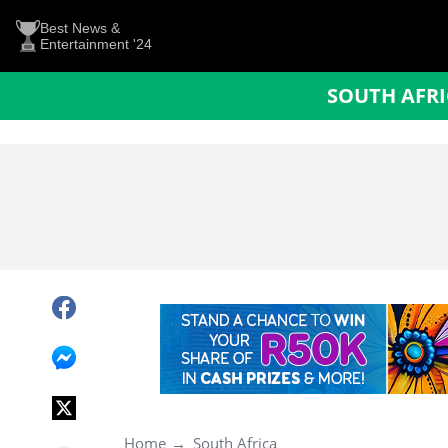
Best News &
Entertainment '24
SOUTH AFR
Home
South Africa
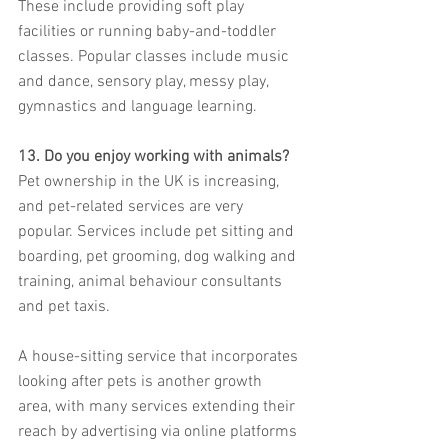
These include providing soft play 
facilities or running baby-and-toddler 
classes. Popular classes include music 
and dance, sensory play, messy play, 
gymnastics and language learning.
13. Do you enjoy working with animals?
Pet ownership in the UK is increasing, 
and pet-related services are very 
popular. Services include pet sitting and 
boarding, pet grooming, dog walking and 
training, animal behaviour consultants 
and pet taxis.
A house-sitting service that incorporates 
looking after pets is another growth 
area, with many services extending their 
reach by advertising via online platforms 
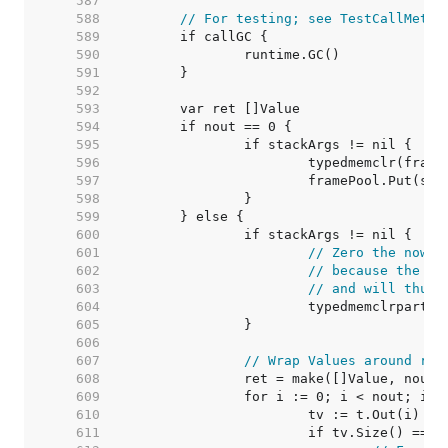
   587  
   588  
// For testing; see TestCallMetho
   589  
   590  
   591  
   592  
   593  
   594  
   595  
   596  
   597  
   598  
   599  
   600  
   601  
// Zero the now u
   602  
// because the Va
   603  
// and will thus 
   604  
   605  
   606  
   607  
// Wrap Values around ret
   608  
   609  
   610  
   611  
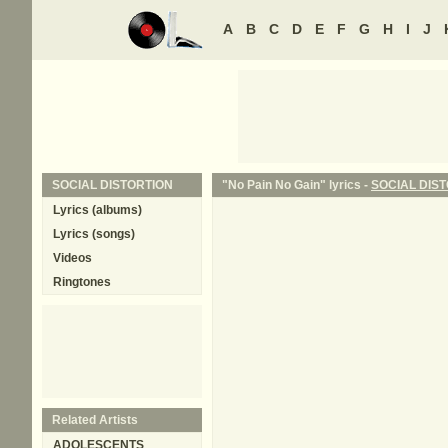
A
B
C
D
E
F
G
H
I
J
SOCIAL DISTORTION
"No Pain No Gain" lyrics -
SOCIAL DIS
Lyrics (albums)
Lyrics (songs)
Videos
Ringtones
Related Artists
ADOLESCENTS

********

§ WHAT IS BEING ASKED
When you write out the material, reproduce each line exactly and omit any picture it holds.

§ RESPONSE AREA
Best News &
Entertainment '24
SOUTH AFR
Home
South Africa
These include providing soft play 
facilities or running baby-and-toddler 
classes. Popular classes include music 
and dance, sensory play, messy play, 
gymnastics and language learning.
13. Do you enjoy working with animals?
Pet ownership in the UK is increasing, 
and pet-related services are very 
popular. Services include pet sitting and 
boarding, pet grooming, dog walking and 
training, animal behaviour consultants 
and pet taxis.
A house-sitting service that incorporates 
looking after pets is another growth 
area, with many services extending their 
reach by advertising via online platforms 
   587  
   588  
// For testing; see TestCallMetho
   589  
   590  
   591  
   592  
   593  
   594  
   595  
   596  
   597  
   598  
   599  
   600  
   601  
// Zero the now u
   602  
// because the Va
   603  
// and will thus 
   604  
   605  
   606  
   607  
// Wrap Values around ret
   608  
   609  
   610  
   611  
A
B
C
D
E
F
G
H
I
J
SOCIAL DISTORTION
"No Pain No Gain" lyrics -
SOCIAL DIS
Lyrics (albums)
Lyrics (songs)
Videos
Ringtones
Related Artists
ADOLESCENTS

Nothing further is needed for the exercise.